Euskadi duplica en seis años las bajas por trastornos mentales y lidera su crecimiento en España
Las incapacidades temporales por contingencia común pasan de 12.468 en 2018 a 24.870 en 2024, según el último informe de AMAT
Las bajas laborales vinculadas a trastornos mentales se han disparado en Euskadi en el último sexenio. Entre 2018 y 2024, los procesos iniciados por Incapacidad Temporal por Contingencia Común (ITCC) relacionados con salud mental han pasado de 12.468 a 24.870, lo que supone un incremento del 99,47%. El crecimiento, además, es superior a la media nacional: en el conjunto de España los procesos suben de 222.916 a 416.236 en el mismo periodo, un 86,72%.
Los datos se recogen en el informe publicado por AMAT, la Asociación de Mutuas de Accidentes de Trabajo, elaborado a partir del sistema de información sectorial de las mutuas colaboradoras con la Seguridad Social. Se trata de entidades privadas sin ánimo de lucro, autorizadas por el Ministerio de Trabajo, que colaboran en la gestión de prestaciones y asistencia vinculadas a contingencias profesionales y, en determinados supuestos, también en procesos de incapacidad temporal.
El repunte, según el documento, se acelera especialmente a partir de la pandemia de 2020, un punto de inflexión que coincide con la escalada de episodios de ansiedad, depresión y otros trastornos con impacto directo en el rendimiento laboral y el absentismo. El informe también señala que estas bajas afectan con mayor frecuencia a las mujeres, un patrón que ya se observa en otras estadísticas sanitarias y laborales.

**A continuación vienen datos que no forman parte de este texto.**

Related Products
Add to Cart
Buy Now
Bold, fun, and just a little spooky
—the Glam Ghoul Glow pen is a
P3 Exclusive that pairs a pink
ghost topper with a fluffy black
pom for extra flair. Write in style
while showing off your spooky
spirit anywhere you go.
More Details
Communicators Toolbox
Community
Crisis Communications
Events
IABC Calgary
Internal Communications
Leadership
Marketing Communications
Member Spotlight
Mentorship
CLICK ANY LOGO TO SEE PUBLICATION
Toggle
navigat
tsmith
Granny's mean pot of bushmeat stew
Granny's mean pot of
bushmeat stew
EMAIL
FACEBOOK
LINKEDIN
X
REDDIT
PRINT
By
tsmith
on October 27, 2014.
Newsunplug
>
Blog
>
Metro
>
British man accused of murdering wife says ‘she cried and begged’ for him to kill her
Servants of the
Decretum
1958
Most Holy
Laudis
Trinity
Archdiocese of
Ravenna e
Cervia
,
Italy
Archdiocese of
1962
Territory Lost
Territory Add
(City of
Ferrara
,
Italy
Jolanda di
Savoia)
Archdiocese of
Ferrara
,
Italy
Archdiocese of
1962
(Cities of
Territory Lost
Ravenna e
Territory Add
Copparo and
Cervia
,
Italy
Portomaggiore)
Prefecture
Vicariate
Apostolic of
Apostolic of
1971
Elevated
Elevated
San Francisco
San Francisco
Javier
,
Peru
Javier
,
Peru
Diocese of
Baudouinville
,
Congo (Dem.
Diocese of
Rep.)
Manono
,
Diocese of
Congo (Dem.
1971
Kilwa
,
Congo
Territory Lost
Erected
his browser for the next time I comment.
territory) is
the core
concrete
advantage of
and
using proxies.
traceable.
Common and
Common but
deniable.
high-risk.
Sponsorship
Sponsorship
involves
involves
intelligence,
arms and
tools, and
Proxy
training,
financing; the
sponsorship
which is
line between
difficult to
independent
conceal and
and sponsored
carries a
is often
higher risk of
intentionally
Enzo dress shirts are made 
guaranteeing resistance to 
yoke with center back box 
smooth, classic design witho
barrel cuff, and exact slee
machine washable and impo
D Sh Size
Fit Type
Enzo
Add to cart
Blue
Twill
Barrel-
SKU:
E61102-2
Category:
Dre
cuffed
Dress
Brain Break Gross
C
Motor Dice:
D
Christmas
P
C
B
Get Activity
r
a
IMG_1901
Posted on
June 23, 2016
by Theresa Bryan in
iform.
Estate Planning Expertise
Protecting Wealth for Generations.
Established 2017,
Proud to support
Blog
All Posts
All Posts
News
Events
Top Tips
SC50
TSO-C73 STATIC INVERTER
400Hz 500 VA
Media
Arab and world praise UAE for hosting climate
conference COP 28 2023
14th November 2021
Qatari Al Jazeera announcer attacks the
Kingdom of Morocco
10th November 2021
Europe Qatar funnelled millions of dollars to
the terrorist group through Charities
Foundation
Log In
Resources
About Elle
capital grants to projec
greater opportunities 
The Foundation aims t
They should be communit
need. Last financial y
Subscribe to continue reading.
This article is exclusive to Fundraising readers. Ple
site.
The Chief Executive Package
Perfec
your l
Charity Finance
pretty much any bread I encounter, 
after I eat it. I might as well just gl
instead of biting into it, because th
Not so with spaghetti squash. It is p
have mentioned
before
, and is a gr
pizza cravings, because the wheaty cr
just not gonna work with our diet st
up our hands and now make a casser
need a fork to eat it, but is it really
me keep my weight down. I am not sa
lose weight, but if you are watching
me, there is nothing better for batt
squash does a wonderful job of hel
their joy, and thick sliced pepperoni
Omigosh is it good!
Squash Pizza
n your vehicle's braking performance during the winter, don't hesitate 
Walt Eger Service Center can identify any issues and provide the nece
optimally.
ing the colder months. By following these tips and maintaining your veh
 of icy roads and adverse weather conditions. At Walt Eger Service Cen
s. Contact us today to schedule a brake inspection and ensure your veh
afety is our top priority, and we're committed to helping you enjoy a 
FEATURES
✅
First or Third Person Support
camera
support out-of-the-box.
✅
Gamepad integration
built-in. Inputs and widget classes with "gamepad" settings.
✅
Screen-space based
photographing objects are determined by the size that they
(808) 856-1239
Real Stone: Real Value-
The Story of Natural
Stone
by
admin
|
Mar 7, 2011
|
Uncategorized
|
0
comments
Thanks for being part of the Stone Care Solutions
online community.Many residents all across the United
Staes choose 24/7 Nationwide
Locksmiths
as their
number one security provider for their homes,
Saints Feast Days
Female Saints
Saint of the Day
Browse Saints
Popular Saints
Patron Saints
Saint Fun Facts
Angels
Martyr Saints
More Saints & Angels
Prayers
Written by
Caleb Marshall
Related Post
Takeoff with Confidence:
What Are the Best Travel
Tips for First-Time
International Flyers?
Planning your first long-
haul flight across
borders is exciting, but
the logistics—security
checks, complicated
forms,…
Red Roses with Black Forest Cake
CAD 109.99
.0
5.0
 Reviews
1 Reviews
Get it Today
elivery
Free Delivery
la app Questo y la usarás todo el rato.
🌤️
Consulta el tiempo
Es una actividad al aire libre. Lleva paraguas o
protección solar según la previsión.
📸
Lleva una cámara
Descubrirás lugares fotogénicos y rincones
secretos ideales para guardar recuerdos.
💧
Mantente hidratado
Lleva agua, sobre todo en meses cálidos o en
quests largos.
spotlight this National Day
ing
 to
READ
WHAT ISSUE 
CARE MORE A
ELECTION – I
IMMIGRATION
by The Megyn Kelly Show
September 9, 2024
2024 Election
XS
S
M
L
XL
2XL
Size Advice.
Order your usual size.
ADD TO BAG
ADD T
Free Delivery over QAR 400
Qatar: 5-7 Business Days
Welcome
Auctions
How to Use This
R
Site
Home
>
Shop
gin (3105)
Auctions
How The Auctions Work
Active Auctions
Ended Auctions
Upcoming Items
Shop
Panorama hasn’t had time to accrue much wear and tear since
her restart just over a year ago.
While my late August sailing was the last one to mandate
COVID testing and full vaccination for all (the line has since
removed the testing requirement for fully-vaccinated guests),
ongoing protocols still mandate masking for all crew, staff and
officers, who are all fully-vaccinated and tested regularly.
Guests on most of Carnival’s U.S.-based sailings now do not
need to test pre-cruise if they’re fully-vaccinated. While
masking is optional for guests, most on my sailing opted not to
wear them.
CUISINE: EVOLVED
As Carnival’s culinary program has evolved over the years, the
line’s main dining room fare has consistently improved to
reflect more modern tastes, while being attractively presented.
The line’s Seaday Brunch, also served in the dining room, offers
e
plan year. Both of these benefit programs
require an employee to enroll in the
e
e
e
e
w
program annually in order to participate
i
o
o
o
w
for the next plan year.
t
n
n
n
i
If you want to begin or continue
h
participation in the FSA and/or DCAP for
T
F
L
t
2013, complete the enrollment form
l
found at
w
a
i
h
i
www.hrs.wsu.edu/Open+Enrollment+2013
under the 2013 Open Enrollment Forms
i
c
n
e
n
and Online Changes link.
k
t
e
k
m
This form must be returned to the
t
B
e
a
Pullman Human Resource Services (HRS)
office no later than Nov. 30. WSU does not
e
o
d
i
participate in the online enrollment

Pero el dato que más llama la atención por su velocidad es el componente generacional. En el conjunto de España, los procesos vinculados a trastornos mentales entre los 16 y 35 años aumentan un 326,5% entre 2018 y 2024. Solo en el último año analizado (2024 respecto a 2023), este tramo registra un incremento del 26,07%. En paralelo, el grupo de 36 a 55 años sube un 61,12% en el periodo 2018-2024 (10,46% interanual), mientras que en mayores de 56 años el crecimiento es mucho más moderado (8,67% desde 2018) e incluso cae en el último año (-2,38%).
La fotografía abre un debate incómodo para Euskadi: el crecimiento es mayor que el promedio estatal y se consolida como un factor estructural de presión sobre empresas, mutuas y sistema público. En términos políticos, el fenómeno apunta a una combinación de retos que exigen respuesta coordinada: prevención en salud mental, refuerzo de recursos asistenciales, y políticas laborales que aborden el deterioro del bienestar psicológico, especialmente entre los más jóvenes.
AMAT advierte, en definitiva, de un cambio de ciclo. Ya no se trata de un repunte puntual: los trastornos mentales se están convirtiendo en uno de los grandes motores del absentismo por contingencia común, con una tendencia al alza que, en Euskadi, avanza a mayor ritmo que en el conjunto de España.